CINÉMA

(Re)Voir – « Rois & Reine » : Symétrie centrale

Rois & Reine (2004) - Arnaud Desplechin © Why Not Productions
© Why Not Productions

Très important pour son auteur lors de sa sortie en 2004, Rois & Reine reste un film modèle d’équilibre des tons. Alternant drame et comédie, Arnaud Desplechin transcende le champ-contrechamp narratif grâce à une association d’influences étonnamment heureuse.

Nora (Emmanuelle Devos) se marie pour la deuxième fois. Son fils, Élias (Valentin Lelong-Darmon), fruit d’une première union, ne s’entend pas avec son compagnon que le jeune garçon trouve froid et distant. Elle se met alors en tête de le confier à Ismaël (Mathieu Amalric), l’homme qui a partagé sa vie après la mort de son premier mari. Seulement, Ismaël est hospitalisé en soins psychiatriques. Il se débat déjà contre ses dettes et son mal-être. Rois & Reine est un concentré d’absence de bonheur existentiel.

Dyptique

Deux personnages, deux genres. La première scène reprend celle de Diamants sur Canapé (1961). Caractérisation express, Nora est la représentation du glamour classique et hollywoodien. On entrevoit aussi l’orgueil et le sentiment de supériorité par l’assurance de sa démarche. Le personnage d’Emmanuelle Devos incarne la femme moderne et indépendante telle qu’on la percevait au début des années 2000. Desplechin est tout aussi efficace pour Ismaël. Ce dernier est visité par deux infirmiers dont on comprend rapidement la mission : amener Ismaël à l’hôpital psychiatrique. Le ton est radicalement différent, le découpage reste rapide pour servir la comédie. À travers Mathieu Amalric, le personnage prend de l’épaisseur. Il clame à qui veut bien l’entendre que tout va bien, mais sa manière de perdre le contrôle dans ses explications traduit exactement le contraire.
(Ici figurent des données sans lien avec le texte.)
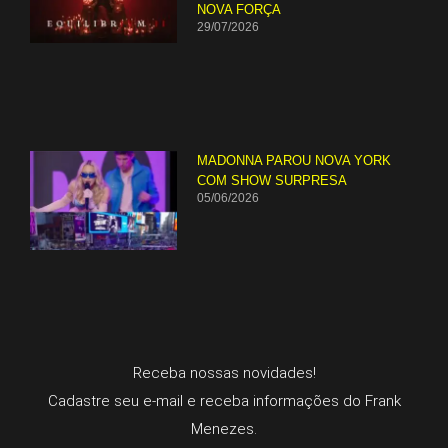
NOVA FORÇA
29/07/2026
MADONNA PAROU NOVA YORK
COM SHOW SURPRESA
05/06/2026
Receba nossas novidades!
Cadastre seu e-mail e receba informações do Frank
Menezes.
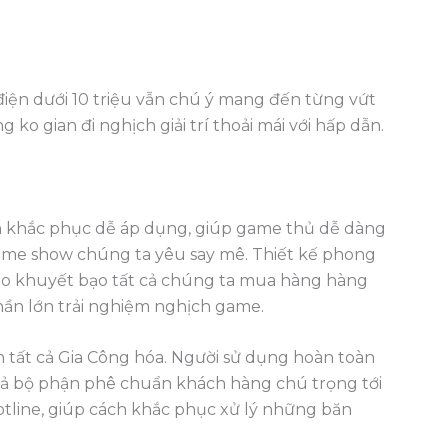
điện dưới 10 triệu vẫn chú ý mang đến từng vứt
ko gian đi nghịch giải trí thoải mái với hấp dẫn.
ch khắc phục dễ áp dụng, giúp game thủ dễ dàng
 game show chúng ta yêu say mê. Thiết kế phong
táo khuyết bạo tất cả chúng ta mua hàng hàng
hần lớn trải nghiệm nghịch game.
n tất cả Gia Công hóa. Người sử dụng hoàn toàn
ất cả bộ phận phê chuẩn khách hàng chú trọng tới
otline, giúp cách khắc phục xử lý những băn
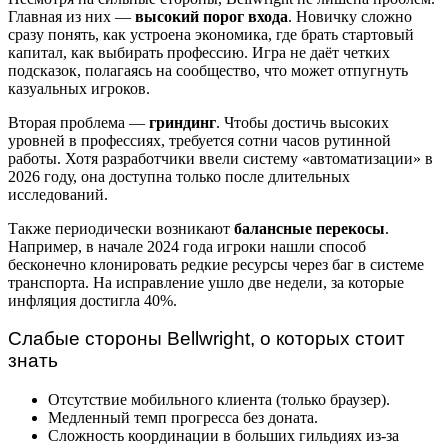
Главная из них —
высокий порог входа
. Новичку сложно
сразу понять, как устроена экономика, где брать стартовый
капитал, как выбирать профессию. Игра не даёт четких
подсказок, полагаясь на сообщество, что может отпугнуть
казуальных игроков.
Вторая проблема —
гриндинг
. Чтобы достичь высоких
уровней в профессиях, требуется сотни часов рутинной
работы. Хотя разработчики ввели систему «автоматизации» в
2026 году, она доступна только после длительных
исследований.
Также периодически возникают
балансные перекосы
.
Например, в начале 2024 года игроки нашли способ
бесконечно клонировать редкие ресурсы через баг в системе
транспорта. На исправление ушло две недели, за которые
инфляция достигла 40%.
Слабые стороны Bellwright, о которых стоит
знать
Отсутствие мобильного клиента (только браузер).
Медленный темп прогресса без доната.
Сложность координации в больших гильдиях из-за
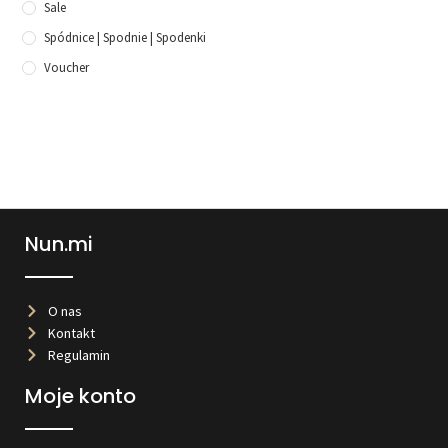
Sale
Spódnice | Spodnie | Spodenki
Voucher
Nun.mi
O nas
Kontakt
Regulamin
Moje konto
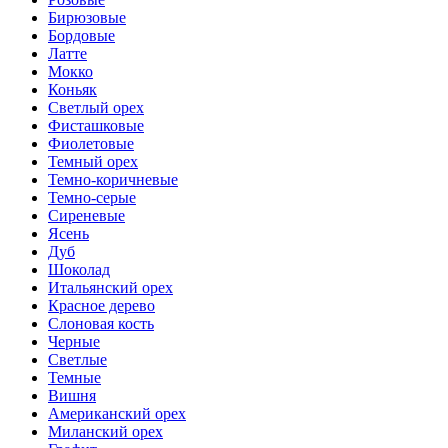
Бирюзовые
Бордовые
Латте
Мокко
Коньяк
Светлый орех
Фисташковые
Фиолетовые
Темный орех
Темно-коричневые
Темно-серые
Сиреневые
Ясень
Дуб
Шоколад
Итальянский орех
Красное дерево
Слоновая кость
Черные
Светлые
Темные
Вишня
Американский орех
Миланский орех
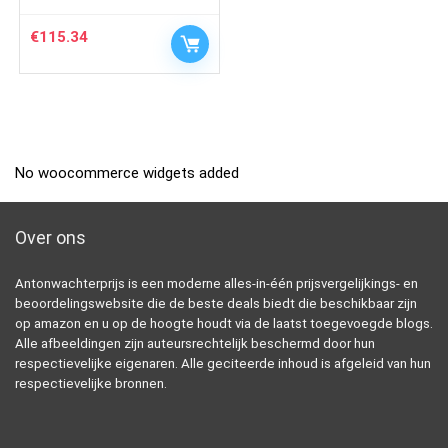
€
115.34
No woocommerce widgets added
Over ons
Antonwachterprijs is een moderne alles-in-één prijsvergelijkings- en
beoordelingswebsite die de beste deals biedt die beschikbaar zijn
op amazon en u op de hoogte houdt via de laatst toegevoegde blogs.
Alle afbeeldingen zijn auteursrechtelijk beschermd door hun
respectievelijke eigenaren. Alle geciteerde inhoud is afgeleid van hun
respectievelijke bronnen.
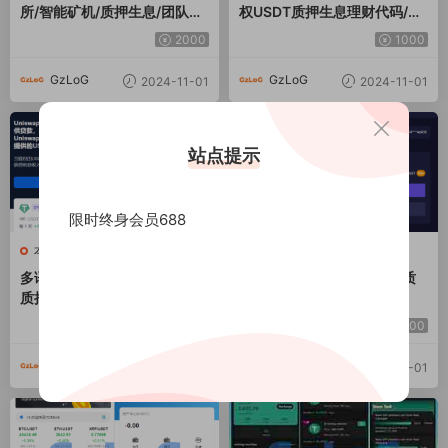
所/智能矿机/质押生息/团队功
权USDT质押生息理财代码/带
能
搭建教程+计划脚本
2000
1000
GzLoG
GzLoG
2024-11-01
2024-11-01
站点提示
限时终身会员688
本站精品
本站精品
多语言usdt质押授权秒U系统/
JAVA多语言秒U系统/四链质
质押生息系统/trc/erc/bsc三
押生息/挖矿盗u系统
链授权
2000
3000
GzLoG
GzLoG
2024-11-01
2024-11-01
Ismaël est ouvertement malade. Le quiproquo de l’hospitalisation par erreur sert pour le ton comique notamment par son avocat drogué et incompétent, Me Mamanne, (Hippolyte Girardot). Desplechin utilise le bien-fondé de cette hospitalisation pour à la fois montrer la maladie d’Ismaël et sa détresse.

Rois & Reine (2004) – Arnaud Desplechin © Why Not Productions

Desplechin choisit deux archétypes différents, deux caricatures qu’il va modifier, changer et modeler pour leurs donner du liant. Nora et Ismaël sont des personnes médiocres. Non complètement vils, ni totalement plats. Mais médians. Si Nora est le cliché exacerbé de la figure féminine de mélodrame, en fait les deux le sont. Mus par les émotions, emportés par leur instinct parfois à leur dépens, Nora et Ismaël frappent par l’authenticité de leur humanité.

Melancholia

L’affiche de Rois & Reine est programmatique. L’entièreté du film se fonde sur le principe du « split screen ». Le procédé technique est rare, mais le principe est narratif. Une scène de Nora succède à Ismaël. Sorte de miroir, de symétrie centrale autour d’Élias. La figure de l’infini est omniprésente dans l’histoire. Aucun des personnages n’est complet.

Le vide de Nora est à la fois révélé par le scénario, mais aussi par l’insatisfaction du personnage vis-à-vis des réponses qui lui sont présentées. Cet orgueil est dénoncé par son père dans la plus belle séquence du film. Alors que Nora s’était occupé de son père mourant qu’elle adorait, ce dernier lui laisse des pages assassines à sa mort. Pour une dernière invocation, Maurice Garrel récite le récit de la haine de son personnage envers sa fille. Elle qui fut sa préférée, sa monstruosité a finit par lui apparaître petit à petit. Cependant, on réalise aussi que ce sont des paroles d’un homme en fin de vie. L’effet n’est pas tant humoristique ou pathétique. Homme de lettre, sa prose est assassine, mais contient des sous-entendus non résolus.

Ironiquement, Nora est une figure de style d’un trouble psychiatrique. Son besoin inassouvi d’attention peut évoquer l’addiction en général. Incapable de trouver le contentement malgré un entourage en apparence solide. Ce piédestal est mis à bas au cours du film. Mais malgré un rapport plus apaisé avec elle-même à la fin du film, aucune cause de son isolement n’est décidée.

Rois & Reine bénéficie de sa structure bipolaire. Comme une machine à mouvement perpétuel, la forme rejoint le fond. Du « slapstick » américain à l’influence bergmanienne, le constat est le même ; le malheur est une maladie chronique.